Leave it to Beaver, he said.

The burned-out cars and the broken-up log fires made it clear which way he had to go and he entered the bush at the exact same place where Trevor had cut his way through with a machete. The slash wounds had gone gray and dead looking, but some were now releasing baby leaves and small pink thorns as soft as the rasp of a cat’s tongue.

He pushed his way through the tangle and then into the feathery knee-high sea of fishbone ferns. He headed along the side of the saddle until he found the rough red bank of dirt, the fallen tree with pebble-crusted roots. He took off his T-shirt so he would be able to feel a bull ant’s legs upon his back and he kept his eyes down as he walked along the fallen trunk. He jumped as he had jumped before.

He walked into the soak and felt the mud ooze around his feet and he bent and made a little hole with his hands and drank the water which tasted of bark and blackberry and lantana leaf and dirt. He knew what was behind him, in the hollow of the fallen tree which jutted like a cannon from the bank-you could see a tiny, tiny bit of blue, pushed deep inside. He climbed up on the trunk and pushed his head into the dark hole in the sweet yellow rotting wood. He got his fist around the slippery bag and pulled until it popped out, lumpy and much heavier than he had thought. It landed on the soil and lost its breath.

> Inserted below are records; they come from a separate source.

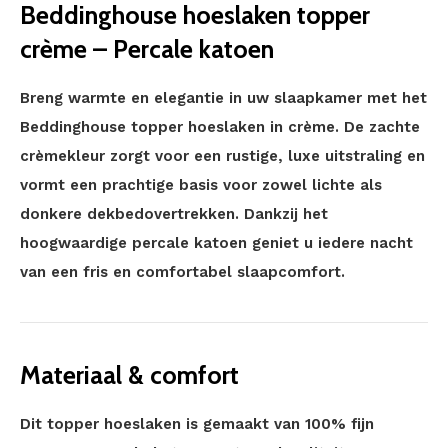
Beddinghouse hoeslaken topper
crème – Percale katoen
Breng warmte en elegantie in uw slaapkamer met het
Beddinghouse topper hoeslaken in crème. De zachte
crèmekleur zorgt voor een rustige, luxe uitstraling en
vormt een prachtige basis voor zowel lichte als
donkere dekbedovertrekken. Dankzij het
hoogwaardige percale katoen geniet u iedere nacht
van een fris en comfortabel slaapcomfort.
Materiaal & comfort
Dit topper hoeslaken is gemaakt van 100% fijn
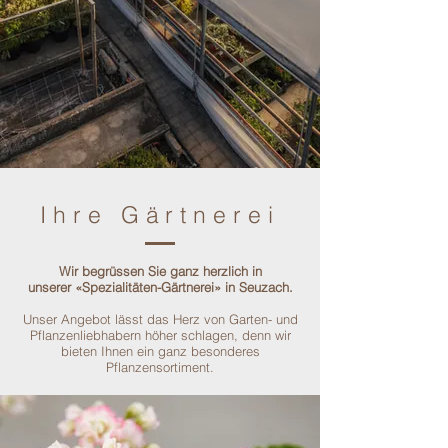
Ihre Gärtnerei
Wir begrüssen Sie ganz herzlich in
unserer «Spezialitäten-Gärtnerei» in Seuzach.
Unser Angebot lässt das Herz von Garten- und
Pflanzenliebhabern höher schlagen, denn wir
bieten Ihnen ein ganz besonderes
Pflanzensortiment.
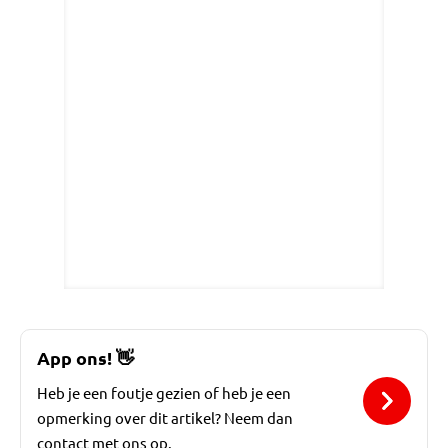
App ons!
👋
Heb je een foutje gezien of heb je een
opmerking over dit artikel? Neem dan
contact met ons op.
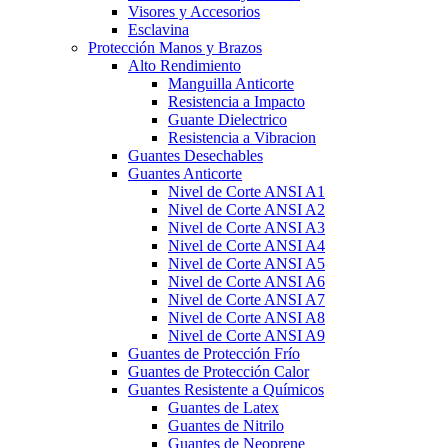
Visores y Accesorios
Esclavina
Protección Manos y Brazos
Alto Rendimiento
Manguilla Anticorte
Resistencia a Impacto
Guante Dielectrico
Resistencia a Vibracion
Guantes Desechables
Guantes Anticorte
Nivel de Corte ANSI A1
Nivel de Corte ANSI A2
Nivel de Corte ANSI A3
Nivel de Corte ANSI A4
Nivel de Corte ANSI A5
Nivel de Corte ANSI A6
Nivel de Corte ANSI A7
Nivel de Corte ANSI A8
Nivel de Corte ANSI A9
Guantes de Protección Frío
Guantes de Protección Calor
Guantes Resistente a Químicos
Guantes de Latex
Guantes de Nitrilo
Guantes de Neoprene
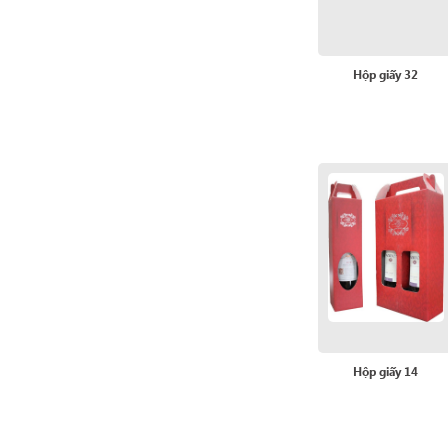
Hộp giấy 32
Hộp giấy 14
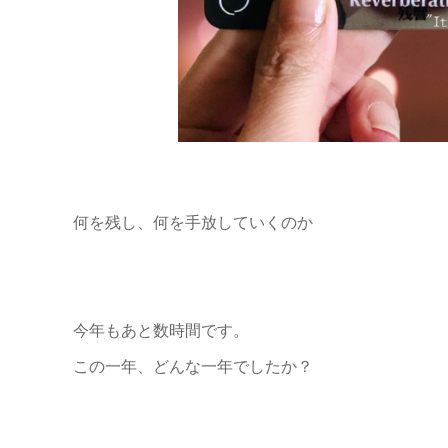
何を残し、何を手放していくのか
今年もあと数時間です。
この一年、どんな一年でしたか？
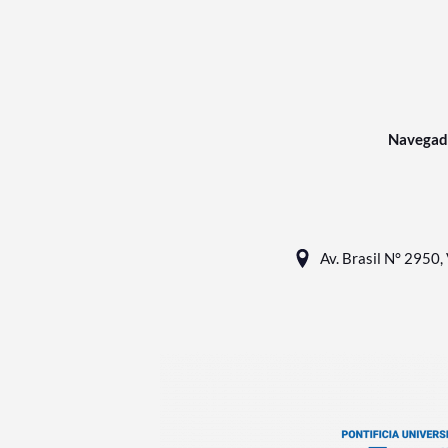
Navegad
Av. Brasil N° 2950, 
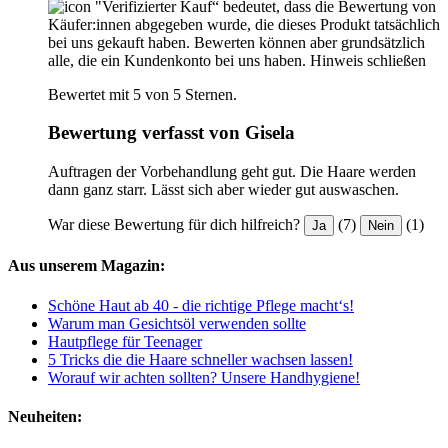
"Verifizierter Kauf“ bedeutet, dass die Bewertung von
Käufer:innen abgegeben wurde, die dieses Produkt tatsächlich
bei uns gekauft haben. Bewerten können aber grundsätzlich
alle, die ein Kundenkonto bei uns haben.
Hinweis schließen
Bewertet mit 5 von 5 Sternen.
Bewertung verfasst von Gisela
Auftragen der Vorbehandlung geht gut. Die Haare werden
dann ganz starr. Lässt sich aber wieder gut auswaschen.
War diese Bewertung für dich hilfreich?
(7)
(1)
Ja
Nein
Aus unserem Magazin:
Schöne Haut ab 40 - die richtige Pflege macht‘s!
Warum man Gesichtsöl verwenden sollte
Hautpflege für Teenager
5 Tricks die die Haare schneller wachsen lassen!
Worauf wir achten sollten? Unsere Handhygiene!
Neuheiten:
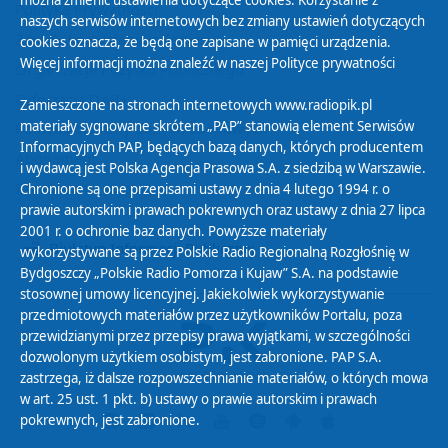
można zmienić ustawienia dotyczące cookies. Korzystanie z
Polityka Prywatności
naszych serwisów internetowych bez zmiany ustawień dotyczących
Zasady korzystania z Serwisu
cookies oznacza, że będą one zapisane w pamięci urządzenia.
Więcej informacji można znaleźć w naszej
Polityce prywatności
Organizacje Pożytku Publicznego
Cyfryzacja DAB+
Zamieszczone na stronach internetowych www.radiopik.pl
materiały sygnowane skrótem „PAP” stanowią element Serwisów
Polityka ochrony danych osobowych
Informacyjnych PAP, będących bazą danych, których producentem
Abonament
i wydawcą jest Polska Agencja Prasowa S.A. z siedzibą w Warszawie.
Zamówienia publiczne
Chronione są one przepisami ustawy z dnia 4 lutego 1994 r. o
prawie autorskim i prawach pokrewnych oraz ustawy z dnia 27 lipca
2001 r. o ochronie baz danych. Powyższe materiały
Biuletyn Informacji Publicznej
wykorzystywane są przez Polskie Radio Regionalną Rozgłośnię w
Bydgoszczy „Polskie Radio Pomorza i Kujaw” S.A. na podstawie
stosownej umowy licencyjnej. Jakiekolwiek wykorzystywanie
przedmiotowych materiałów przez użytkowników Portalu, poza
przewidzianymi przez przepisy prawa wyjątkami, w szczególności
dozwolonym użytkiem osobistym, jest zabronione. PAP S.A.
zastrzega, iż dalsze rozpowszechnianie materiałów, o których mowa
w art. 25 ust. 1 pkt. b) ustawy o prawie autorskim i prawach
pokrewnych, jest zabronione.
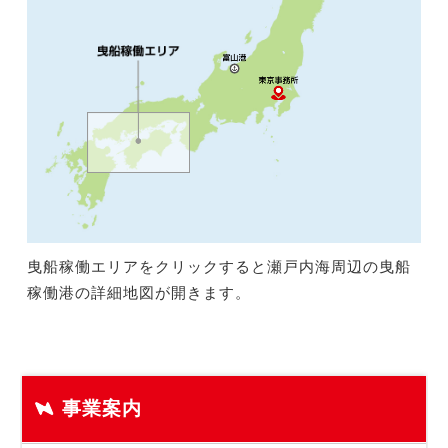
曳船稼働エリアをクリックすると瀬戸内海周辺の曳船
稼働港の詳細地図が開きます。
事業案内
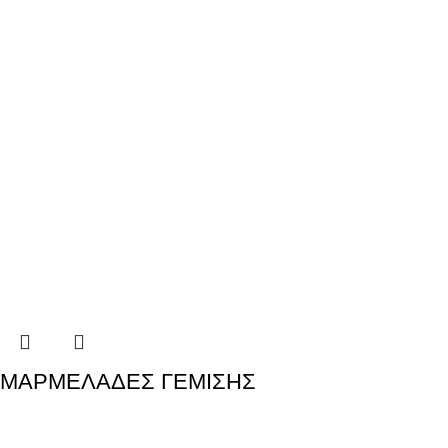
ΜΑΡΜΕΛΑΔΕΣ ΓΕΜΙΣΗΣ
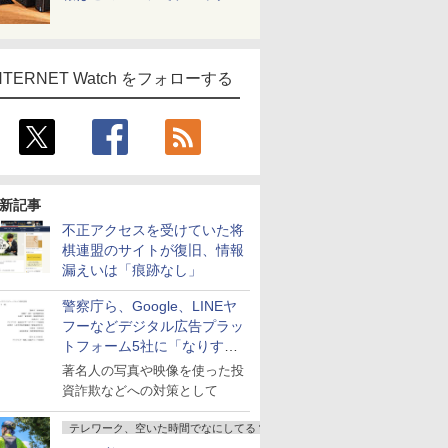
NTERNET Watch をフォローする
新記事
不正アクセスを受けていた将
棋連盟のサイトが復旧、情報
漏えいは「痕跡なし」
警察庁ら、Google、LINEヤ
フーなどデジタル広告プラッ
トフォーム5社に「なりすま
し詐欺広告」対策強化を要請
著名人の写真や映像を使った投
資詐欺などへの対策として
テレワーク、空いた時間でなにしてる？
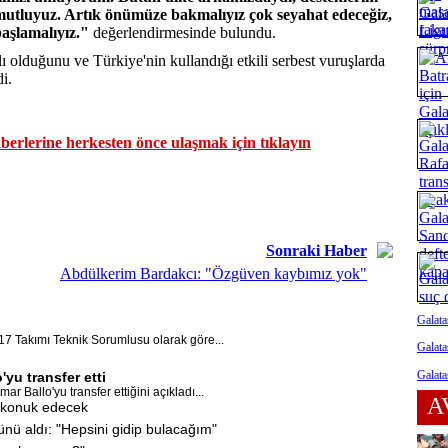
k mutluyuz. Artık önümüze bakmalıyız çok seyahat edeceğiz,
aşlamalıyız."
değerlendirmesinde bulundu.
ı olduğunu ve Türkiye'nin kullandığı etkili serbest vuruşlarda
di.
erlerine herkesten önce ulaşmak için tıklayın
Sonraki Haber
Abdülkerim Bardakcı: "Özgüven kaybımız yok"
Galata
17 Takımı Teknik Sorumlusu olarak göre...
Galata
Galata
yu transfer etti
 Ballo'yu transfer ettiğini açıkladı...
A
i konuk edecek
ünü aldı: "Hepsini gidip bulacağım"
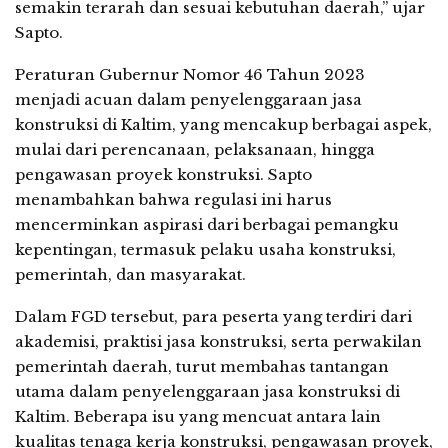
semakin terarah dan sesuai kebutuhan daerah,” ujar
Sapto.
Peraturan Gubernur Nomor 46 Tahun 2023
menjadi acuan dalam penyelenggaraan jasa
konstruksi di Kaltim, yang mencakup berbagai aspek,
mulai dari perencanaan, pelaksanaan, hingga
pengawasan proyek konstruksi. Sapto
menambahkan bahwa regulasi ini harus
mencerminkan aspirasi dari berbagai pemangku
kepentingan, termasuk pelaku usaha konstruksi,
pemerintah, dan masyarakat.
Dalam FGD tersebut, para peserta yang terdiri dari
akademisi, praktisi jasa konstruksi, serta perwakilan
pemerintah daerah, turut membahas tantangan
utama dalam penyelenggaraan jasa konstruksi di
Kaltim. Beberapa isu yang mencuat antara lain
kualitas tenaga kerja konstruksi, pengawasan proyek,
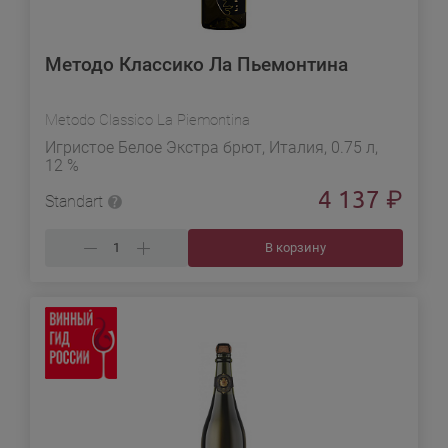
Методо Классико Ла Пьемонтина
Metodo Classico La Piemontina
Игристое Белое Экстра брют, Италия, 0.75 л,
12 %
4 137
₽
Standart
В корзину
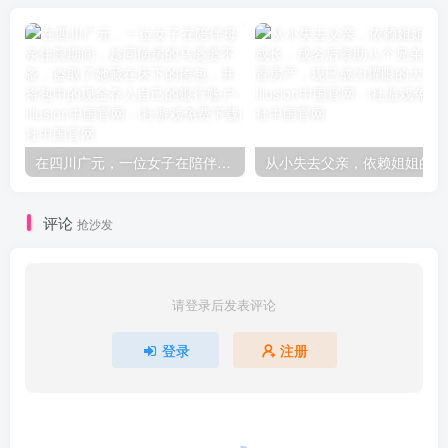
在四川广元，一位女子在陪伴母亲住院期间，趁同病房的马婆婆不备，盗取了她藏在床下的挎包，并将包中的现金存入自己的银行账户
从小失
评论
抢沙发
请登录后发表评论
登录
注册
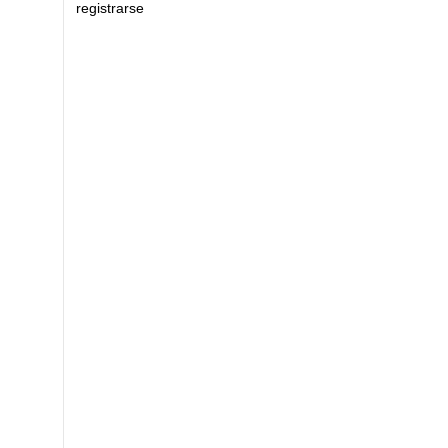
registrarse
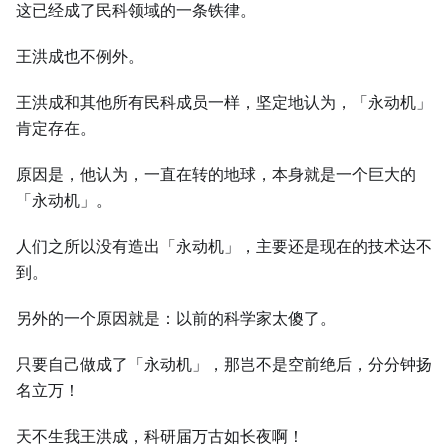
这已经成了民科领域的一条铁律。
王洪成也不例外。
王洪成和其他所有民科成员一样，坚定地认为，「永动机」
肯定存在。
原因是，他认为，一直在转的地球，本身就是一个巨大的
「永动机」。
人们之所以没有造出「永动机」，主要还是现在的技术达不
到。
另外的一个原因就是：以前的科学家太傻了。
只要自己做成了「永动机」，那岂不是空前绝后，分分钟扬
名立万！
天不生我王洪成，科研届万古如长夜啊！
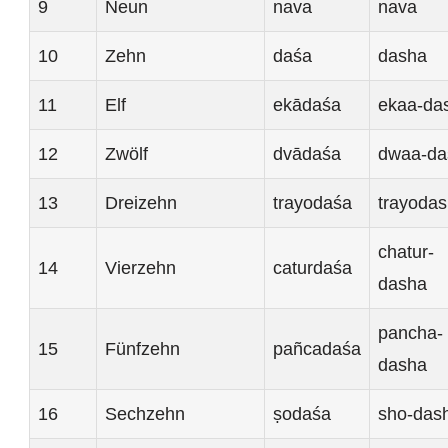
9
Neun
nava
nava
10
Zehn
daśa
dasha
11
Elf
ekādaśa
ekaa-da
12
Zwölf
dvādaśa
dwaa-da
13
Dreizehn
trayodaśa
trayoda
chatur-
14
Vierzehn
caturdaśa
dasha
pancha-
15
Fünfzehn
pañcadaśa
dasha
16
Sechzehn
ṣodaśa
sho-das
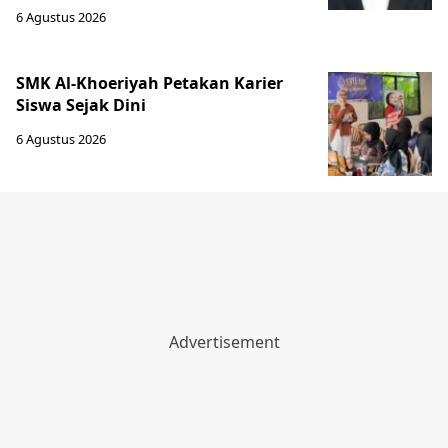
6 Agustus 2026
SMK Al-Khoeriyah Petakan Karier
Siswa Sejak Dini
6 Agustus 2026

He waited with his hands folded in front of him, his ear cocked, trying to hear what was hidden by the sighing trees. Then he dragged the bag off a ways into the woods, as if it was something he would eat in private. When he had untied the neck he reached his arm inside and took out whatever his fist closed around. These wads he placed inside his underpants. He did not rush but neither did he count, and he packed the slippery cutting bills against his waist and bottom and tried to arrange them where they would not hurt his penis no matter how far he had to walk.

He had not been there for more than four minutes before he was stuffing the blue bag back inside the tree. As he came out in the clearing by the cars, the crows were crying to one another in the spreading shade, and the kookaburras were flying from tree to tree, marking out the boundaries of their world. He walked beneath their notice.